Back before there were cars, a town without a railroad just wasn’t going to be much of a town.

The town’s early leaders tried for years to get a railroad built here. They finally got one in 1891, but it was only a stub. It came from Gadsden but it dead-ended at the Tennessee River for lack of a bridge.

Huntsville, which was still a small town then, was in much the same situation. A railroad line ran from Nashville to Huntsville. But it had to stop at Hobbs Island below Huntsville because of the river.

Various schemes were tried to raise money for a bridge, but they didn't work out.

The railroad came up with the idea of a ferry boat to carry rail cars between Guntersville and Hobbs Island. It was described as the longest railroad transfer of that kind in the world.

Railroad cars - carrying passengers, freight and mail - would be backed onto the boat. The boat would carry them 20 miles up or down the river where they would be transferred to a waiting locomotive to continue their journey on land.

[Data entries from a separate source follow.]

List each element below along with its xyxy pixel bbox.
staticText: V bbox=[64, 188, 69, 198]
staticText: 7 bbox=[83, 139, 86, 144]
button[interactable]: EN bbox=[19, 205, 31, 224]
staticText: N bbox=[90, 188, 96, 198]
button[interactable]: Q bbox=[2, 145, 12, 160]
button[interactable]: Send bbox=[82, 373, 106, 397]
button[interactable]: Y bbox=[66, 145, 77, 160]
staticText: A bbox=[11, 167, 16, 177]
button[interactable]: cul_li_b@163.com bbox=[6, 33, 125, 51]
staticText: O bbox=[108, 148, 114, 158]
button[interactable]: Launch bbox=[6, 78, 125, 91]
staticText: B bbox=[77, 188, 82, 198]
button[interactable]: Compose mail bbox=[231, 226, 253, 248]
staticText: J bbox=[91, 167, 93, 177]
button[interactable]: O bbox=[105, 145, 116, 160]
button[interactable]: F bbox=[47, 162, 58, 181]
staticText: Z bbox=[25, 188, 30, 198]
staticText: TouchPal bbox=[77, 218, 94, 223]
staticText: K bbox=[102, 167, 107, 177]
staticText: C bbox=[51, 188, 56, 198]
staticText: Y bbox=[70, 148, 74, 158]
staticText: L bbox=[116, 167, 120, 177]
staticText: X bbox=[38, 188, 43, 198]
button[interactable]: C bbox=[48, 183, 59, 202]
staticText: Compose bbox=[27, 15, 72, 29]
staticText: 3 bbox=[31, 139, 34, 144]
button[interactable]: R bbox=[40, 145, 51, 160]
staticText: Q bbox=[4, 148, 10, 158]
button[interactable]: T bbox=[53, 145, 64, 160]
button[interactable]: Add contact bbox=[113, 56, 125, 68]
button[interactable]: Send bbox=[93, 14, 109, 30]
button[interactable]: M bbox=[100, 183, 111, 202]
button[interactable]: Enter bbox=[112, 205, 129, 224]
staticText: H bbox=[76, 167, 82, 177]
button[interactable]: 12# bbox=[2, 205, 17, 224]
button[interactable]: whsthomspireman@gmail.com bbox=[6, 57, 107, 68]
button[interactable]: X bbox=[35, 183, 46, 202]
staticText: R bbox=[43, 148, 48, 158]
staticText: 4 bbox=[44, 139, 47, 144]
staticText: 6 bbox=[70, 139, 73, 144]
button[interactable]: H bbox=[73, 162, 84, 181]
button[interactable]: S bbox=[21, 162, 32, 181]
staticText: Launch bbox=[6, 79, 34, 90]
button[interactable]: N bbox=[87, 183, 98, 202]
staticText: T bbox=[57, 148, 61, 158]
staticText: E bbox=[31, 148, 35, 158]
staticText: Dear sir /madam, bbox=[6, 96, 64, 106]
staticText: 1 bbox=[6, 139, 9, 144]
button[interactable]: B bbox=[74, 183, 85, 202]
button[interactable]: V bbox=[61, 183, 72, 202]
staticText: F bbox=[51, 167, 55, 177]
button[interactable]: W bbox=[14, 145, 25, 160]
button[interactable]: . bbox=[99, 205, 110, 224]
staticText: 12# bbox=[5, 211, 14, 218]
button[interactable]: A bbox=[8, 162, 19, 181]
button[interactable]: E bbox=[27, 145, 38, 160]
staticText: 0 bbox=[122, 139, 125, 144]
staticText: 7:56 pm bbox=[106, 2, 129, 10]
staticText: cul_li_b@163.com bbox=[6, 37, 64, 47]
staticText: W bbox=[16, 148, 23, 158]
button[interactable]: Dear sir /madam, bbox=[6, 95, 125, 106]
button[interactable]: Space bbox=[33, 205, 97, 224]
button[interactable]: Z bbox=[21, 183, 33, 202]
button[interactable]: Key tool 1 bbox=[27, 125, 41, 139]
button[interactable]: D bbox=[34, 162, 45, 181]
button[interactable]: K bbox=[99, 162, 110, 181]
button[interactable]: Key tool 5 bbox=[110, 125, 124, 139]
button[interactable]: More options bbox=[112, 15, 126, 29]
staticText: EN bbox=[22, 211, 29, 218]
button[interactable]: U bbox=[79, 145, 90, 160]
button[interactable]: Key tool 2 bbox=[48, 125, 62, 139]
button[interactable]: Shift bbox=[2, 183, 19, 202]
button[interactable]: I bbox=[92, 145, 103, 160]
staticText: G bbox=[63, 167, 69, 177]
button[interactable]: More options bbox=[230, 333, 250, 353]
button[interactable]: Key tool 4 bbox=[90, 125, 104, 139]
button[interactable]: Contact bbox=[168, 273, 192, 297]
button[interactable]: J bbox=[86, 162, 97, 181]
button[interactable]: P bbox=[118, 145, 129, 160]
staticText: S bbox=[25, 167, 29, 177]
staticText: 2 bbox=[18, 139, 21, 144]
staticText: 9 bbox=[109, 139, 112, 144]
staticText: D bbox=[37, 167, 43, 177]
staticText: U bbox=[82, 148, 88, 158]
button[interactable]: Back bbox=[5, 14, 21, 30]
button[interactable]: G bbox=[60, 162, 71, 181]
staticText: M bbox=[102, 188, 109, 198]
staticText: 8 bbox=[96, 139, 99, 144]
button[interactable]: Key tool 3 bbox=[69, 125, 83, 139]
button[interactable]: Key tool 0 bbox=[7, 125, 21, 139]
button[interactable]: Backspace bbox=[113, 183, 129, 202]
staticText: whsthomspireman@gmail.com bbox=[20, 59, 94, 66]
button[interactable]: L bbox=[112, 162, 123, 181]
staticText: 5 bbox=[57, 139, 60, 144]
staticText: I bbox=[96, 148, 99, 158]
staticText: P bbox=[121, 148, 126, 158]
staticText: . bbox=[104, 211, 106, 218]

The ferry operated for over half a century, into the 1950's. People used to enjoy going down to where the harbor is now and watching the railroad cars being put on the ferry or taken off.

Some of the details are related in the book "Guntersville Remembered," published by the Guntersville Historical Society:

“Two steamboats were purchased by the railroad company to serve as its 'navy' and run the transfer. The Huntsville, an 89-ton craft, was constructed for the railroad in Jeffersonville, Indiana, in 1893 and put into operation the same year.

"The Hattie McDaniel, built in 1891 for the French Broad Transportation Company in East Tennessee, was purchased by the railroad in 1893 to work with the Huntsville.

"The Hattie McDaniel was listed as a 69-ton craft, yet drew only 2-1/2 feet of water.

"With traffic flourishing on the line, the N.C. & St. L. Railway purchased 2 new, larger stern wheelers in 1903. The 204-ton Guntersville was constructed at Jeffersonville, Indiana, while the Huntsville II of 172 tons was built at Guntersville, the only steamer to be made here.

“With wartime traffic taxing the 2 steamers in 1916, the company purchased a third boat, the C. E. James, which was in operation until 1921.

"Once regular train service was established, the depot became the center of activity for many years as passengers arrived and departed, and freight was delivered and shipped. It was also a popular place briefly for another reason. It had the town's first radio, a by-product of its wireless system....

"The railroad's wireless not only received the dot-dashes from Tullahoma, but KDKA in Pittsburgh as well, the nation's first commercial radio station. People would congregate around the depot, especially during World Series time, to get word of the games. One of the railroad employees would put on the earphones and announce the results of the game to the crowd...

"The coal-powered steam locomotives had a certain charm and mystique about them not found in today's diesel trains. With their great plumes of black smoke billowing overhead and white steam spewing on the tracks, the trains announced their arrival with shrill whistles and clanging bells. Engine number 388, the last of the old steam locomotives, made its final trip here in 1950, thus ending another chapter in the town’s history.”